The cases cited to sustain plaintiff’s position are cases where the part payment was in consequence of a personal liability to pay. Van Orden v. Van Orden, supra, as already stated was, where the defendants were, in consideration of the devise, expressly charged with the payment of the annuity to the plaintiff, and it was held that an acceptance and enjoyment of the estate, and an actual payment of part of the annuity by the devisees, was equivalent to an express promise by them to pay the annuity. So in Gridley v. Gridley, supra, the defendant in consideration of the devise was expressly charged with the payment of the annuity to the plaintiff.
The law upon this point, as stated in the case, is as follows: *270“ When the devisee is personally charged with the payment of the debts and legacies, and takes the whole fund out of which they are to be paid, and his taking is on condition that he pay all the debts and legacies, if he accepts, his liability is absolute. The law raises an implied promise on his part to pay, and no reason exists for ■sending a creditor or legatee into a court of equity to enforce such liability.
In.the case at bar I am very clearly of the opinion that there is, in the fact qf defendant’s payment of the annuity for three years, no ground for raising .a promise to pay the succeeding installments.
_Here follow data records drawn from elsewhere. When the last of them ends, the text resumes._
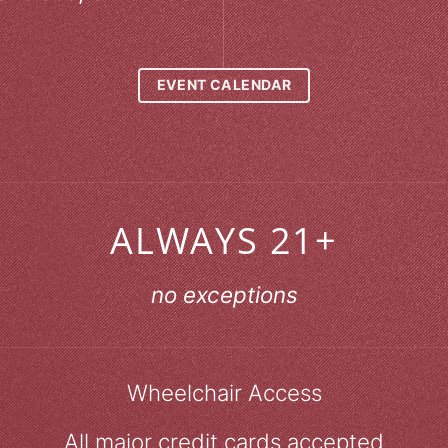
EVENT CALENDAR
ALWAYS 21+
no exceptions
Wheelchair Access
All major credit cards accepted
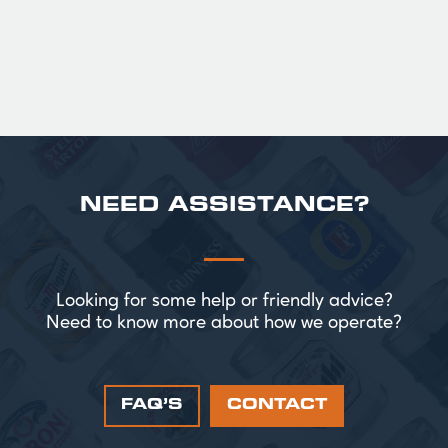
£ 43.20 GBP
NEED ASSISTANCE?
Looking for some help or friendly advice?
Need to know more about how we operate?
FAQ’S
CONTACT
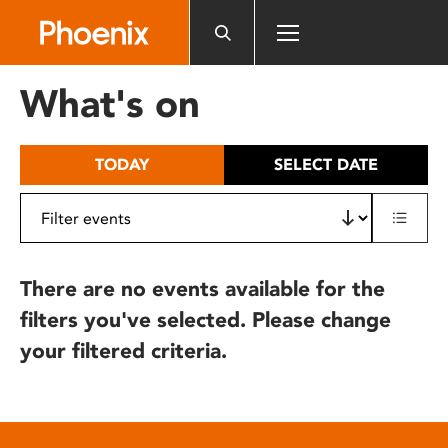
Please
note:
This
website
What's on
includes
an
accessibility
TODAY
SELECT DATE
system.
There are no events available for the
filters you've selected. Please change
your filtered criteria.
I am, therefore, of the opinion that the decision of the court at circuit was erroneous, and that the verdict should be set aside and a new trial granted, with costs to abide the event.
Boardman, J.There is nothing in this will showing an .intent of the testator to charge defendant personally, and irrespective of assets with the payment of plaintiff’s legacy. The words, “ the said annuity shall be paid by my executor hereinafter named,” impose no duty not imposed by the law in the absence of such words. If this be true, an action at law could not, in any event, be maintained, because the payments made cannot be construed into evidence of an express promise in the absence of any legal or equitable obligation on defendant, personally, to pay plaintiff’s legacy. It is only when such an obligation exists that an express promise, of facts from which it may be inferred, will enable a legatee to recover in an action at law. That is all that is decided in Van Orden v. Van Orden, 10 Johns. 30; Gridley v. Gridley, 24 N. Y. 130; Kelsey v. Deyo, 3 Cow. 133, and kindred cases.
The gift to the defendant is not upon any condition that he shall pay this legacy personally. It is only when the court can see that the gift by the will was intended by the testator as a consideration for payments to be made by the donee, that the donee will be personally charged with such payments upon his acceptance of the gifts. It is not necessary to consider whether -this legacy to plaintiff was a charge upon the real estate devised to the defendant for two reasons.
1. That the form of this action will not enable the plaintiff to recover upon such theory, at least without serious amendments of court.
2. If the action were proper, the accounting of the defendant for *271the assets which came into his hands is a necessary element of investigation, which was entirely disregarded on the trial of this action.
Entertaining these views of the law applicable to this case, I am led to concur in the opinion of brother Parker that the verdict should be set aside and a new trial granted, costs to abide event.